No, not just Twitter.
Honestly, I suspect YouTube will end up feeling the worst of the consumer shift first. Now, if you are taking business advice from me, you should not be in business. I can barely sell snarky tee shirts so I’m not the gal you want writing your business model.
Politics, however, I know a bit about.
Most businesses avoid politics like the plague. Ticking off customers unnecessarily is generally considered a bad sales tactic. Corporations love politics because political influence can shift the regulatory environment to favor your business over the competitors. Very few businesses are involved in the political sphere as part of their actual business – lucky me, huh?
This stupid mess works as long as your brand doesn’t get tied into your politics AND your politics publicly reflect most of your customers. Sure, Patagonia can wear its liberalism on its brand sleeve but that kind of edgy political marketing only works in a very narrow clientele. Fine for ski gear in Colorado, not good for hardware in Pennsylvania.
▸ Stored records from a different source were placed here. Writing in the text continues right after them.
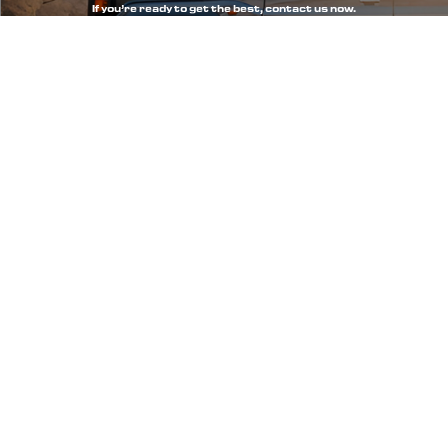
If you’re ready to get the best, contact us now.
WhatsApp
Call Us
Call us
+506 84527966
+506 88222456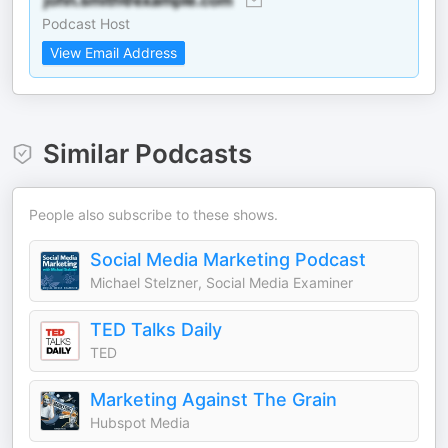
Podcast Host
View Email Address
Similar Podcasts
People also subscribe to these shows.
Social Media Marketing Podcast
Michael Stelzner, Social Media Examiner
TED Talks Daily
TED
Marketing Against The Grain
Hubspot Media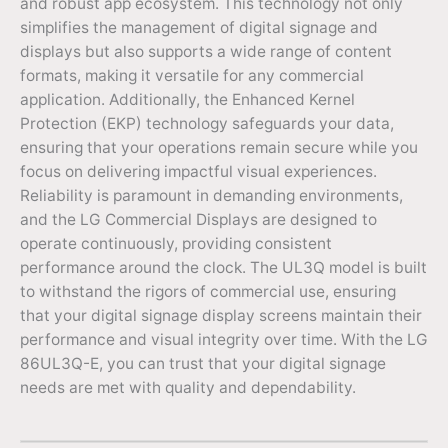
and robust app ecosystem. This technology not only
simplifies the management of digital signage and
displays but also supports a wide range of content
formats, making it versatile for any commercial
application. Additionally, the Enhanced Kernel
Protection (EKP) technology safeguards your data,
ensuring that your operations remain secure while you
focus on delivering impactful visual experiences.
Reliability is paramount in demanding environments,
and the LG Commercial Displays are designed to
operate continuously, providing consistent
performance around the clock. The UL3Q model is built
to withstand the rigors of commercial use, ensuring
that your digital signage display screens maintain their
performance and visual integrity over time. With the LG
86UL3Q-E, you can trust that your digital signage
needs are met with quality and dependability.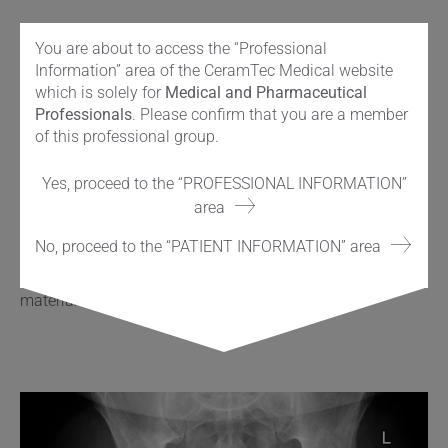
®
The standard ADEPT
medial referencing jig was used to
You are about to access the “Professional
position a guide wire into the femoral head and neck,
Information” area of the CeramTec Medical website
determining bone preparation and component position.
which is solely for
Medical and Pharmaceutical
®
Again, the same instrumentation used for the ADEPT
Professionals
. Please confirm that you are a member
®
device is used with ReCerf
. With preparation complete, a
of this professional group.
compatible and similarly colour-coded 50mm femoral
component was cemented in place, using standard
Yes, proceed to the “PROFESSIONAL INFORMATION”
cement fixation and impaction technique to the
area
®
established ADEPT
metal-on-metal device. (As such the
®
®
ReCerf
concept uses of the majority of the ADEPT
metal-
No, proceed to the “PATIENT INFORMATION” area
on-metal instrumentation and would therefore provide the
surgeon with the opportunity to determine bearing surface
material with flexibility intraoperatively.)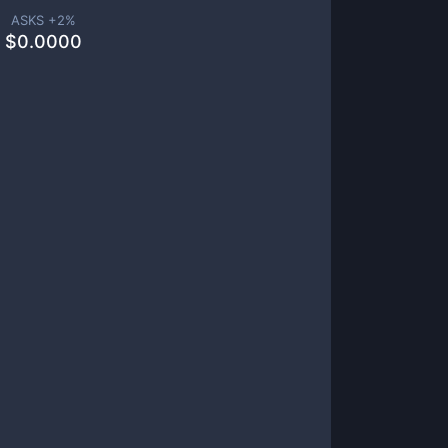
ASKS +
2
%
$
0.0000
There are a lot more people who buy hammers than ski boots. Why you’d want to tick off people you’re selling hammers to is a whole separate question.
But, but Home Depot!
In a word, Lowes. HD was the big boy going national all alone, then it decided to invade the culture wars back when very few people even used the term. It turned people off. Those who cared found other places to shop. Lowes just sells you a danged hammer, not an alternate lifestyle.
HD stopped the in your face culture war stuff a long time ago. They didn’t change their politics but they stopped putting politics ahead of hammers – at least as far as their brand was concerned. Most people nowadays have no idea they were ever boycotted and those who do still go to Lowes.
Not every cautionary tale ends in complete disaster. YouTube seems rather determined to buck that trend.
Like I said, I am not the girl to write your business model but even I know who they are selling what to which is more than I can say for YouTube. They don’t even seem to know where they get their own advertising from or what their product even is!
All the videos and books on business say that’s a bad thing.
Let’s help YouTube out, shall we?
First: Product. YouTube sells Mark I Human Eyeballs with added ear attachments. YouTube does NOT sell ads. No one buys ads for their own sake – they buy ads to get their own brands in front of the heretofore mentioned Mark I Human Eyeballs. Human Eyeballs come attached to wallets. If the Eyeballs like what you’re advertising, they will open up those wallets in your direction. Advertisers couldn’t care less about ads – they want those Eyeballs!
Eyeballs are the product. Ads are just currency.
Second: Supply. No Human Eyeballs watch YouTube just to see the stupid little red play button. Those Eyeballs are there for the videos. Entertaining, educational, informative, funny, snarky or just background noise, it is the videos that produce Mark I Human Eyeballs for YouTube to sell.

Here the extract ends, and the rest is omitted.